From 4c5d97920e36f330fa6e466822b7579834dfe15b Mon Sep 17 00:00:00 2001
From: Tixxx <tix@microsoft.com>
Date: Tue, 11 May 2021 10:24:32 -0700
Subject: [PATCH] fixed correctness for both depthToSpace and new packed matmul
 migrating this to the new repo...

---
 .../super_resolution_model_zoo/karma.conf.js  |   1 +
 .../super_resolution_model_zoo/package.json   |   4 +-
 .../super_resolution_model_zoo/src/index.js   |   6 +-
 lib/backends/webgl/ops/conv-pack.ts           |  11 +-
 lib/backends/webgl/ops/matmul-pack.ts         |  73 +++---
 .../backends/webgl/test_matmul_packed.ts      | 247 ++++++++++++++++++
 test/unittests/index.ts                       |   1 +
 7 files changed, 302 insertions(+), 41 deletions(-)

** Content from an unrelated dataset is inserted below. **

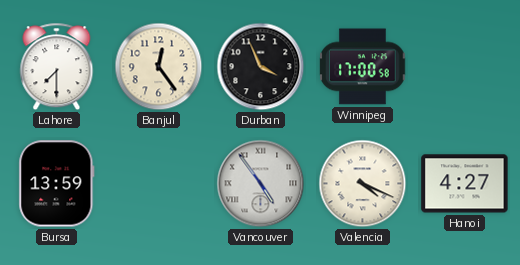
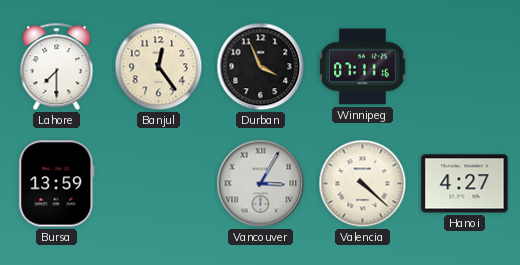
Winnipeg: 17:00 -> 07:11
Vancouver: 4:54 -> 3:05
Valencia: 4:19 -> 4:22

 create mode 100644 test/unittests/backends/webgl/test_matmul_packed.ts

diff --git a/benchmark/super_resolution_model_zoo/karma.conf.js b/benchmark/super_resolution_model_zoo/karma.conf.js
index 92c2c1fc..1daabad6 100644
--- a/benchmark/super_resolution_model_zoo/karma.conf.js
+++ b/benchmark/super_resolution_model_zoo/karma.conf.js
@@ -59,6 +59,7 @@ module.exports = function(config) {
       printMatches: false,
       // To enable pack, run 'PACK=1 npm run test'
       usePackedGlTexture: config.usePackedGlTexture==1 ? true : false,
+      runIteration: config.runIteration ? config.runIteration : 10,
       profile: config.profile
     },
     browsers: ['ChromeTest', 'ChromeDebug', 'Edge', 'Safari'],
diff --git a/benchmark/super_resolution_model_zoo/package.json b/benchmark/super_resolution_model_zoo/package.json
index 76867407..f5a9b000 100644
--- a/benchmark/super_resolution_model_zoo/package.json
+++ b/benchmark/super_resolution_model_zoo/package.json
@@ -6,8 +6,8 @@
   "scripts": {
     "build": "webpack --config ./webpack.conf.js --mode production",
     "build-debug": "webpack --config ./webpack.conf.js --mode development",
-    "test": "karma start --browsers ChromeTest --single-run --usePackedGlTexture=$PACK",
-    "profile": "karma start --browsers ChromeTest --single-run --profile --usePackedGlTexture=$PACK",
+    "test": "karma start --browsers ChromeTest --single-run --usePackedGlTexture=$PACK --runIteration=$RUNCOUNT",
+    "profile": "karma start --browsers ChromeTest --single-run --profile --usePackedGlTexture=$PACK --runIteration=$RUNCOUNT",
     "test-debug": "karma start --browsers ChromeDebug",
     "test-edge": "karma start --browsers Edge --single-run",
     "test-safari": "karma start --browsers Safari --single-run"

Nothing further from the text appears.